# REQUIRED WORK:
What appears from the first line of the data below through the line containing "This screenshot has height=2173, width=1024.", both included, should be copied exactly, and nothing else.

# Saved entries:

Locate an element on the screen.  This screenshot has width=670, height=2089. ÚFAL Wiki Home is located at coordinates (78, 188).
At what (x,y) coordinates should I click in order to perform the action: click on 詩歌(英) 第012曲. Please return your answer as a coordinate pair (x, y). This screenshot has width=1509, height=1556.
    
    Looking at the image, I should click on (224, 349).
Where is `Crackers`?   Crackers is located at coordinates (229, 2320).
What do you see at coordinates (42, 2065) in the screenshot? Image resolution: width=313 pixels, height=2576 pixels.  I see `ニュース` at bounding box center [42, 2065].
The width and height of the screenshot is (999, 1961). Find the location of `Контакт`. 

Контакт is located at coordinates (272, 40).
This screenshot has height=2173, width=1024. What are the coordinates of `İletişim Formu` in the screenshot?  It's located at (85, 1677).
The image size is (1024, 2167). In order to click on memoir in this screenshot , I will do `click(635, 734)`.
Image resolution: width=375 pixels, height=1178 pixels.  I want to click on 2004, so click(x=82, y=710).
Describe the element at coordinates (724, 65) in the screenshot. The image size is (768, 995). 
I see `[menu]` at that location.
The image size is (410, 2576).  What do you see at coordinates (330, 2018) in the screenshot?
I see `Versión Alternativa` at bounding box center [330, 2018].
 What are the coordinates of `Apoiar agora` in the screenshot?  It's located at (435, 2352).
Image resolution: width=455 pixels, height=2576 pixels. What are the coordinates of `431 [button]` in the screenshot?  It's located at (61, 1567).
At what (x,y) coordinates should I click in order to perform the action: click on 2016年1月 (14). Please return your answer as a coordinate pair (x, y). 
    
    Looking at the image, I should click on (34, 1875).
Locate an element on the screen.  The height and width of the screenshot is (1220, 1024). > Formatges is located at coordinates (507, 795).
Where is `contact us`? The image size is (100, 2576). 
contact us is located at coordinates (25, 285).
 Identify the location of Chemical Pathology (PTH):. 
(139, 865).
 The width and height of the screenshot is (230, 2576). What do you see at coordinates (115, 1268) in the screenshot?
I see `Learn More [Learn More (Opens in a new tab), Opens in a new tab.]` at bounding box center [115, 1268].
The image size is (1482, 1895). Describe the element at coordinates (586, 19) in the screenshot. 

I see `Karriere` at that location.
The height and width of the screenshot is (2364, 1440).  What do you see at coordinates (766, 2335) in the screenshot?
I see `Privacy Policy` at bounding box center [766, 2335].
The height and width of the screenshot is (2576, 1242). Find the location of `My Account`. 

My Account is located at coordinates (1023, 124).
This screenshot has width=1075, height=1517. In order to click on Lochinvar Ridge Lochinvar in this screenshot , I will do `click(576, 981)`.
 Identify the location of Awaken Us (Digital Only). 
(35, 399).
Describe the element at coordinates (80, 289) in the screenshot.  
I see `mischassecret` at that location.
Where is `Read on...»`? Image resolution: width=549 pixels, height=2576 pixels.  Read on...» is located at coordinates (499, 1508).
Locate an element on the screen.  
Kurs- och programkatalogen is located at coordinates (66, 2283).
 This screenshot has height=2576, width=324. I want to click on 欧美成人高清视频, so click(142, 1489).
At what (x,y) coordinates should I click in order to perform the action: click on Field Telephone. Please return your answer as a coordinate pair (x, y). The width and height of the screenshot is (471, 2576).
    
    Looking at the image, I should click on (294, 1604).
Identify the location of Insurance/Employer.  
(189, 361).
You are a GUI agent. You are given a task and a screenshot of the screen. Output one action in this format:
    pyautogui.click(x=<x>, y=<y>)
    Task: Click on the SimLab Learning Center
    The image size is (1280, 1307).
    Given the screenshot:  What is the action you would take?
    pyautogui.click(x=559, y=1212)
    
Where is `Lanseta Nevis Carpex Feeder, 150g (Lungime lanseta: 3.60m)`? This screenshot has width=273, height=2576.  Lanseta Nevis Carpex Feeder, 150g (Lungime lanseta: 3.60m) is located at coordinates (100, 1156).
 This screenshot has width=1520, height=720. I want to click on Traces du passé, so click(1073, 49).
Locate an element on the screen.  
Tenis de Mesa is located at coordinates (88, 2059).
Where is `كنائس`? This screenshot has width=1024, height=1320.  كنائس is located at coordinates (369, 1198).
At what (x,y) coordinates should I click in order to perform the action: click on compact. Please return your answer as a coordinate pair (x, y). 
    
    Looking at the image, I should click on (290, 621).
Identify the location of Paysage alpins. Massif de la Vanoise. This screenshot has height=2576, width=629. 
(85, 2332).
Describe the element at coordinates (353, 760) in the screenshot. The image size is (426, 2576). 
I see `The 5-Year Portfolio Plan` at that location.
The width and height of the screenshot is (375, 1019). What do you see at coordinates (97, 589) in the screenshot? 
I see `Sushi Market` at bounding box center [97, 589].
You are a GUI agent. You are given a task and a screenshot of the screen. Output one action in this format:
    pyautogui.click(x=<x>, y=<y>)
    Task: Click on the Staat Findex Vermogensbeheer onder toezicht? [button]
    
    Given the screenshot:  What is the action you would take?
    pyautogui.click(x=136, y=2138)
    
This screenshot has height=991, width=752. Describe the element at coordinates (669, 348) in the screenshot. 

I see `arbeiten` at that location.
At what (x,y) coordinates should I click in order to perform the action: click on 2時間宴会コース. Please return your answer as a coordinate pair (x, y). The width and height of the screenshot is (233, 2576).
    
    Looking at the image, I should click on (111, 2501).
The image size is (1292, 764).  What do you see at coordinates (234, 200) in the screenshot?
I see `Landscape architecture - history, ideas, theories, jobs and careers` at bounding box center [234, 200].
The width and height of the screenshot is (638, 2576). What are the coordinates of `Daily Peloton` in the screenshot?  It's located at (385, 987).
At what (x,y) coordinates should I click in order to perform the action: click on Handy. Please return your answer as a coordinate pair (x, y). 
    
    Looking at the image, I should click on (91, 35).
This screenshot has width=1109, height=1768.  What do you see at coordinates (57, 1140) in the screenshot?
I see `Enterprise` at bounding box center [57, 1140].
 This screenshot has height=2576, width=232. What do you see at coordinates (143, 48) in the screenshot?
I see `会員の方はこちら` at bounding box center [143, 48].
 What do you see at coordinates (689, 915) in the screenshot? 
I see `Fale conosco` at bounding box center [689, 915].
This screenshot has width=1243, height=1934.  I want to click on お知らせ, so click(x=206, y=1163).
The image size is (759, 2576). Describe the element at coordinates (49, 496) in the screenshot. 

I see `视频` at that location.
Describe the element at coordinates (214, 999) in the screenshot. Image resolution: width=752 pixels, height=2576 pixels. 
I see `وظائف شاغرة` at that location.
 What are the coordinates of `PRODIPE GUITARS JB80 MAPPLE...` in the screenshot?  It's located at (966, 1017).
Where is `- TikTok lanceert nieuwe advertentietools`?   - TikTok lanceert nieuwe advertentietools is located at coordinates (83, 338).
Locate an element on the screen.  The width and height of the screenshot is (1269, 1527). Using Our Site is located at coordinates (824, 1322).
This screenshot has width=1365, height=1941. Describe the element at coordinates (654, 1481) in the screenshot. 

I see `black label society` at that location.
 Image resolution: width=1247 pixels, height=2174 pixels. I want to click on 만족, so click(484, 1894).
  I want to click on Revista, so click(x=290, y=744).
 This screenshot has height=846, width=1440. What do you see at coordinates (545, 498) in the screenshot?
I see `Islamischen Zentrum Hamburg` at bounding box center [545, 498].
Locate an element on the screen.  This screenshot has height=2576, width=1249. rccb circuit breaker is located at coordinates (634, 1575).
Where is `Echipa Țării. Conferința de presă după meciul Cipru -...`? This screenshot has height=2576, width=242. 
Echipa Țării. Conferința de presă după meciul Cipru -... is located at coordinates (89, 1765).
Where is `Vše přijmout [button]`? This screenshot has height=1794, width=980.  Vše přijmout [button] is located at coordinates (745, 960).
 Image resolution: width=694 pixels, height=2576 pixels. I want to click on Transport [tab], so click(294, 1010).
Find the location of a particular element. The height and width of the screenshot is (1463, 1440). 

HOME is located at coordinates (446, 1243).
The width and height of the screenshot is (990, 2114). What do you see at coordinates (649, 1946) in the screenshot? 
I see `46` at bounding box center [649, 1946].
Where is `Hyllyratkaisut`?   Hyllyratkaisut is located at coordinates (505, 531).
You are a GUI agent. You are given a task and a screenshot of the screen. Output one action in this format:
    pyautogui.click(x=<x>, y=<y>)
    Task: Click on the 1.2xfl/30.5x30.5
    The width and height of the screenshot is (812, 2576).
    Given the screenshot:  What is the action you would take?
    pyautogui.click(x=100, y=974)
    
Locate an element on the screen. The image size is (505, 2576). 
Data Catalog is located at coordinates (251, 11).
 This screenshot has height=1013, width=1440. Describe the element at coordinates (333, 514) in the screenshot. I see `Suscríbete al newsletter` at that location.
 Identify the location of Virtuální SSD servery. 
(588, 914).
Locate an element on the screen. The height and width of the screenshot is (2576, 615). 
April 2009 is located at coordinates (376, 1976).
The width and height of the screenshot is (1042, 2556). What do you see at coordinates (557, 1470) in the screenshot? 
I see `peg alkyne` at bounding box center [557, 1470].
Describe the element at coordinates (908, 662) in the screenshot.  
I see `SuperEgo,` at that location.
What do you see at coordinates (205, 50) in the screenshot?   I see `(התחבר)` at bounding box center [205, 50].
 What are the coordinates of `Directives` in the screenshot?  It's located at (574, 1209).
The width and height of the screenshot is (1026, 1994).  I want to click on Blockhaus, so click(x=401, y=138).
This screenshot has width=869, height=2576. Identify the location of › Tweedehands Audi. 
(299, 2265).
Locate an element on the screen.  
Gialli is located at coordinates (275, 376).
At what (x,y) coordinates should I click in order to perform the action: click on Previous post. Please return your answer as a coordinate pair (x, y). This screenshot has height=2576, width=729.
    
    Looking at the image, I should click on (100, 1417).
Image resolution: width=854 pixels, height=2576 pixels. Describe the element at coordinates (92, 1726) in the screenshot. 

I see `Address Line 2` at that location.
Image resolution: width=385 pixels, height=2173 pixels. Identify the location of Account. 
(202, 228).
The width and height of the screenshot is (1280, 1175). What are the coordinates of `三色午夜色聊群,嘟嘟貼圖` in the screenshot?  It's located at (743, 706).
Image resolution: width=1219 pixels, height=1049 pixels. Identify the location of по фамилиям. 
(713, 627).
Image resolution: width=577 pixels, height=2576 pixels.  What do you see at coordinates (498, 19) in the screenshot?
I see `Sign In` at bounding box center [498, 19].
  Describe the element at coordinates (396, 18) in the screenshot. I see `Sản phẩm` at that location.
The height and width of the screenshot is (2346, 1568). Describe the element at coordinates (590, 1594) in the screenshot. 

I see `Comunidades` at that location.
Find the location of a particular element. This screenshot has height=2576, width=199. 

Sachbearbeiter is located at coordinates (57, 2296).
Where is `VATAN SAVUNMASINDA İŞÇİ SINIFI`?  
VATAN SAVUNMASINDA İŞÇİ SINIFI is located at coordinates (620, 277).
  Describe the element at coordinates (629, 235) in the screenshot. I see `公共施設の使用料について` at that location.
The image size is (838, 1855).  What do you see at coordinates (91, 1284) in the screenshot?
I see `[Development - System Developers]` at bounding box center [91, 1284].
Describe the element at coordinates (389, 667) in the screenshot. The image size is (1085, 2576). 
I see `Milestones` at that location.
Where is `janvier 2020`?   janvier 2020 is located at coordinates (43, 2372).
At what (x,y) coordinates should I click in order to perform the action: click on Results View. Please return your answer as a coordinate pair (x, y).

# EXERCISE RESULT:
Locate an element on the screen.  This screenshot has width=670, height=2089. ÚFAL Wiki Home is located at coordinates (78, 188).
At what (x,y) coordinates should I click in order to perform the action: click on 詩歌(英) 第012曲. Please return your answer as a coordinate pair (x, y). This screenshot has width=1509, height=1556.
    
    Looking at the image, I should click on (224, 349).
Where is `Crackers`?   Crackers is located at coordinates (229, 2320).
What do you see at coordinates (42, 2065) in the screenshot? Image resolution: width=313 pixels, height=2576 pixels.  I see `ニュース` at bounding box center [42, 2065].
The width and height of the screenshot is (999, 1961). Find the location of `Контакт`. 

Контакт is located at coordinates (272, 40).
This screenshot has height=2173, width=1024. What are the coordinates of `İletişim Formu` in the screenshot?  It's located at (85, 1677).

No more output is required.